Final answer:
To find the dimensions of the garden that would create the maximum area, use the formula for the perimeter of a rectangle. The dimensions that would create the maximum area are 16 meters by 16 meters. The maximum possible area is 256 square meters.
Step-by-step explanation:
To find the dimensions of the garden that would create the maximum area, we can use the formula for the perimeter of a rectangle, which is 2L + W, where L is the length and W is the width. In this case, we know that the rock wall is one side of the garden, so the length of the garden will be equal to the length of the rock wall.
Using the given information that there are 64 meters of fencing available, we can set up an equation: 2L + 2W = 64, where L is the length of the rock wall and W is the width of the garden.
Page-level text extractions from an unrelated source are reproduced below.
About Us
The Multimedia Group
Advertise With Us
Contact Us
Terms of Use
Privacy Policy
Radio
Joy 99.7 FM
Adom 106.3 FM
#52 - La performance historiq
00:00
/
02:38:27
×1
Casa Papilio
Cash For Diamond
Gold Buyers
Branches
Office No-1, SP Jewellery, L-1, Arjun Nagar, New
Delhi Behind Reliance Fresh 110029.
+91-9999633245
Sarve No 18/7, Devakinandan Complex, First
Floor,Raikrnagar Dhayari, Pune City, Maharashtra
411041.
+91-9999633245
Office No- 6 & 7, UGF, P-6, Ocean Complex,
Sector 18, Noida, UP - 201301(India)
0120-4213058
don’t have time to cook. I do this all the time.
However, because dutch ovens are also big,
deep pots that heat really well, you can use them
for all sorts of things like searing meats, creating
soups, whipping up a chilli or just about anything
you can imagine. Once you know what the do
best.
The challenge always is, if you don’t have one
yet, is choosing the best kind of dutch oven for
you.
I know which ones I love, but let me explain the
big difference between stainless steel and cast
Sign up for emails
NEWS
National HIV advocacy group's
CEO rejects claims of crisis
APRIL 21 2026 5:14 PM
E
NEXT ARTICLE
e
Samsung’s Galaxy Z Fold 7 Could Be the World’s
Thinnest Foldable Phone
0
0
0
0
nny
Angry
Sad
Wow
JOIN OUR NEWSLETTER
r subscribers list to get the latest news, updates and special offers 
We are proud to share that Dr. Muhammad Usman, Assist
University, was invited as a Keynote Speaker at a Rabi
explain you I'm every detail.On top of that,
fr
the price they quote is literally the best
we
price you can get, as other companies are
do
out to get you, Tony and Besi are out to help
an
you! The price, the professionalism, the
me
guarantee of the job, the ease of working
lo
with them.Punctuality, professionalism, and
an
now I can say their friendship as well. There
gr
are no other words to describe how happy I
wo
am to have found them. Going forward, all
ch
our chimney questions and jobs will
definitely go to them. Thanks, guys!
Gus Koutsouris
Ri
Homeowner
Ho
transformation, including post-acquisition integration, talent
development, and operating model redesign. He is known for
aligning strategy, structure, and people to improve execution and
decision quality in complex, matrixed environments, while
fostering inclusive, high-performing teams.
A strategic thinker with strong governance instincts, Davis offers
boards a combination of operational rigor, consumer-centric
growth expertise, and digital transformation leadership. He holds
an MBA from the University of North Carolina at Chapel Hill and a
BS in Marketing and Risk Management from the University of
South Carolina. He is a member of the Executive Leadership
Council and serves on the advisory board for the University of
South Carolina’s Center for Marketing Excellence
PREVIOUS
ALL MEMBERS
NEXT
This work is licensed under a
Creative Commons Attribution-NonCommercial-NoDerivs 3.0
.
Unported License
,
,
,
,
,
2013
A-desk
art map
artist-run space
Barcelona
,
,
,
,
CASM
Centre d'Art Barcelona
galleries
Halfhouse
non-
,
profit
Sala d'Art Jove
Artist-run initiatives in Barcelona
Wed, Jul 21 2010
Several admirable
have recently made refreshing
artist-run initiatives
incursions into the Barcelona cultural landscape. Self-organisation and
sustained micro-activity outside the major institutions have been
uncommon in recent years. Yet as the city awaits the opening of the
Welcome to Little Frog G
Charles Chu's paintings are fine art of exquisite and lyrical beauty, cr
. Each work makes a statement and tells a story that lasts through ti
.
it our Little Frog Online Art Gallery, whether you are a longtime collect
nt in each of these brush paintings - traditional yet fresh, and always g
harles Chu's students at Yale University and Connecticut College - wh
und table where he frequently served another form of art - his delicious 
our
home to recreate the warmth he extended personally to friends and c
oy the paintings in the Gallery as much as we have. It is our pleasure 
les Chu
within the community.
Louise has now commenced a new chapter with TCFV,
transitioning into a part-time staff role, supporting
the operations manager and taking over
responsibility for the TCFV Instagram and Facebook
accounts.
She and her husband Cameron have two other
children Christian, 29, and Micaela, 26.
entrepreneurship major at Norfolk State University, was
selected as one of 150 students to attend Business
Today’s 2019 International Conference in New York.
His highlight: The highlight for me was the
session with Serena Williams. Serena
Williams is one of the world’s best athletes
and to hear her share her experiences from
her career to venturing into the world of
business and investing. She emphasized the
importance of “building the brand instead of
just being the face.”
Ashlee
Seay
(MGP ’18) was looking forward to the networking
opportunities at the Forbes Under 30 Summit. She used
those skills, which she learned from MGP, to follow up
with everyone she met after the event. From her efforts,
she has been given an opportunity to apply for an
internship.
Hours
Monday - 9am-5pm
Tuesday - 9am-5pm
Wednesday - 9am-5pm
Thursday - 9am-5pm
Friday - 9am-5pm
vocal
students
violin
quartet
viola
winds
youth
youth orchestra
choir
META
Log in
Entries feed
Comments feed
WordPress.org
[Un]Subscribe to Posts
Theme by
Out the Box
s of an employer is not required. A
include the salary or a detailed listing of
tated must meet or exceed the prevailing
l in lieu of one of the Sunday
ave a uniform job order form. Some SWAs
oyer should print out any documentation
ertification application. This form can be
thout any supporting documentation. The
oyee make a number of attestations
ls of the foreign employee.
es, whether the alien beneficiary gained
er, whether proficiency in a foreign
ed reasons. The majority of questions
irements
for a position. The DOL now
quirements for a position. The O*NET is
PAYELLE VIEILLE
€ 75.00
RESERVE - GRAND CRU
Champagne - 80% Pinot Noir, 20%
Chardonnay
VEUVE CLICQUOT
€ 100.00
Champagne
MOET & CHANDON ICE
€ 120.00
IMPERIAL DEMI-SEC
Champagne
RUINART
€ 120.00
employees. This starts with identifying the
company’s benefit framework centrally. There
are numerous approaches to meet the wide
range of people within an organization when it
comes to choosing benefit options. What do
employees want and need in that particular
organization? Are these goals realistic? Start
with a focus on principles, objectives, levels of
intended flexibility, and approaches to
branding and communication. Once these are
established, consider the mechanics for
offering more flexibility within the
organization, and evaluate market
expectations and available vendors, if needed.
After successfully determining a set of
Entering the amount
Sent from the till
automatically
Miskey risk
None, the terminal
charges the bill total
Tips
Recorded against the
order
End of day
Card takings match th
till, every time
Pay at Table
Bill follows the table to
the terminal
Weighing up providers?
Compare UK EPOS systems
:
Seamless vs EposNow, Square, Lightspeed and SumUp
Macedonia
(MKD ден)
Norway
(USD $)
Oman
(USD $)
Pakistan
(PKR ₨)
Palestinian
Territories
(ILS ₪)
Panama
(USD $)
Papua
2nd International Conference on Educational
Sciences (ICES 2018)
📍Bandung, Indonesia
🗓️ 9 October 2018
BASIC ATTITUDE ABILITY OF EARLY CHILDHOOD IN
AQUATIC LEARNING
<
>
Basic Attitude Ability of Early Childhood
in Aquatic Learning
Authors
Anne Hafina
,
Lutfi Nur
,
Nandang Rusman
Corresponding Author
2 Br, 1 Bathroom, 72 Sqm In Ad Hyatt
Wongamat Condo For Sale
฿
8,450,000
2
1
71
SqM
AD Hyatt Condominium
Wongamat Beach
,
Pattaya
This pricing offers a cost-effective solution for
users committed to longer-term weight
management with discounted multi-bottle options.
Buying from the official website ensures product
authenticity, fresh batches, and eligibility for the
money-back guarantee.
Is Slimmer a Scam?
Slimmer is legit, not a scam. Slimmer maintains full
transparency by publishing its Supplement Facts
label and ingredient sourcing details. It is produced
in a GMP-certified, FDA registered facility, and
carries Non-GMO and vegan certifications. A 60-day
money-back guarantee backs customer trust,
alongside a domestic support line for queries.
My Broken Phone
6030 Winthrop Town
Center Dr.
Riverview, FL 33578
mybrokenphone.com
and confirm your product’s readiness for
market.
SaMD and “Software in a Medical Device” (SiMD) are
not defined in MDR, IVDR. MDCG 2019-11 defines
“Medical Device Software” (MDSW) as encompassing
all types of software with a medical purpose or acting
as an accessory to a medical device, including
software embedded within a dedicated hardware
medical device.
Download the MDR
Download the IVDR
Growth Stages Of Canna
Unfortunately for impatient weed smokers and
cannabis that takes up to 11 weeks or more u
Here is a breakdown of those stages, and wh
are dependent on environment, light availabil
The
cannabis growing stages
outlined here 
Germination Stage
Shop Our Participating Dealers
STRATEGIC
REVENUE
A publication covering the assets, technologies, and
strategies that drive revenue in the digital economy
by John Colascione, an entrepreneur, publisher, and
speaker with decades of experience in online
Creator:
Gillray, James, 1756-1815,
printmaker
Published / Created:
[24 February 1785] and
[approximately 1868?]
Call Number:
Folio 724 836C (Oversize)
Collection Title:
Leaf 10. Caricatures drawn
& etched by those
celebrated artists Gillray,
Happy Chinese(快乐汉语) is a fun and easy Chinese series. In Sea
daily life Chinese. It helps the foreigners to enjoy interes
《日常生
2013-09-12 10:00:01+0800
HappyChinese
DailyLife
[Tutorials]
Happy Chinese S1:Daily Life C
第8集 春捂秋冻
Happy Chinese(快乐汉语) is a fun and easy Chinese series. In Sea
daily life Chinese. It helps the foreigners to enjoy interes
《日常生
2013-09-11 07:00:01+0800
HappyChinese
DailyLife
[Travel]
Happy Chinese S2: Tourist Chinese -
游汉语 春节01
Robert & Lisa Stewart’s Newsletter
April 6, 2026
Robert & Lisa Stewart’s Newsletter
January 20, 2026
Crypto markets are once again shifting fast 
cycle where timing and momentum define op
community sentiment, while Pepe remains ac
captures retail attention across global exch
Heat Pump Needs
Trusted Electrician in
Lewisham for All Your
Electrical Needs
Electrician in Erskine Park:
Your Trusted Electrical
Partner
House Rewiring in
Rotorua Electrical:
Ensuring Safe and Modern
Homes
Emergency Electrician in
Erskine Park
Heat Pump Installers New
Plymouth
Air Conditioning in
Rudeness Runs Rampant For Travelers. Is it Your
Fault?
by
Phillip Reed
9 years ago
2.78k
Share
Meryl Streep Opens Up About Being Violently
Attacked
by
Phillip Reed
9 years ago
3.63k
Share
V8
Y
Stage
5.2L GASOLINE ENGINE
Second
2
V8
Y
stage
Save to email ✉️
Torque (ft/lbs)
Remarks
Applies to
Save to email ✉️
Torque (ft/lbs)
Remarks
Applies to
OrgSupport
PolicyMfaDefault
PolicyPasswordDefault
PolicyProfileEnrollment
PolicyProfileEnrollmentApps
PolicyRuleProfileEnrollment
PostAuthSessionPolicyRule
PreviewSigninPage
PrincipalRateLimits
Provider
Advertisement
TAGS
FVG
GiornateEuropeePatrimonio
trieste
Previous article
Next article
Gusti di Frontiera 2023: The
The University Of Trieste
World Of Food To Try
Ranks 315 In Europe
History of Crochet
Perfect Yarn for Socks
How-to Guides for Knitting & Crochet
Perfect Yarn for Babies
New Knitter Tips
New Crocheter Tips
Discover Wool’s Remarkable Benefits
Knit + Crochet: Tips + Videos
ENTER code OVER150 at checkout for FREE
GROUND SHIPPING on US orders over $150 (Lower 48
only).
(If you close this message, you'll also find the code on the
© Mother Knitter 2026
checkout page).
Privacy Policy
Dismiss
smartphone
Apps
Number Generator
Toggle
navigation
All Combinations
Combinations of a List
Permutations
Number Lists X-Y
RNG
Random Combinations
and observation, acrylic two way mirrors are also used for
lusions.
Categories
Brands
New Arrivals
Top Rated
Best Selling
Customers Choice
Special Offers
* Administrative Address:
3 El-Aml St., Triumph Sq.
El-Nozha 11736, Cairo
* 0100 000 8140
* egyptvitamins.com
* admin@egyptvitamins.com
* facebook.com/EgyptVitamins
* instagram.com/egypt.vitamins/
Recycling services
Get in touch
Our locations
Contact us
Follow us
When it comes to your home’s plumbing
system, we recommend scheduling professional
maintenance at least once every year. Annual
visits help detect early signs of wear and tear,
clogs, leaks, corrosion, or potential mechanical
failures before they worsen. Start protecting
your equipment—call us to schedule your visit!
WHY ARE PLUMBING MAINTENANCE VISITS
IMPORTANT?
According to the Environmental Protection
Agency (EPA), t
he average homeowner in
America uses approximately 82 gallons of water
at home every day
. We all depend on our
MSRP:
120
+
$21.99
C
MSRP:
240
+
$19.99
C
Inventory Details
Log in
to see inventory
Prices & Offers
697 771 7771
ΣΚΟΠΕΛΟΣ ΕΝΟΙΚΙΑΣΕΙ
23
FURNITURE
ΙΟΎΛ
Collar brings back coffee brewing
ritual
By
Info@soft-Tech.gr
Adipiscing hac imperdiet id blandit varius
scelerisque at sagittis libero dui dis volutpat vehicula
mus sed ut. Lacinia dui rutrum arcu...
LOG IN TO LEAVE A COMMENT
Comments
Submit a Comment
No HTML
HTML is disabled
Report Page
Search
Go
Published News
Simplifying the equation, we get L + W = 32. Since the length of the rock wall is equal to the length of the garden, we can rewrite the equation as 2L = 32, which gives us L = 16.
Now we can substitute the value of L back into the equation L + W = 32 to find the width of the garden: 16 + W = 32. Solving for W, we get W = 16. Therefore, the dimensions of the garden that would create the maximum area are 16 meters by 16 meters. The maximum possible area is found by multiplying the length and width of the garden, which is 16 * 16 = 256 square meters.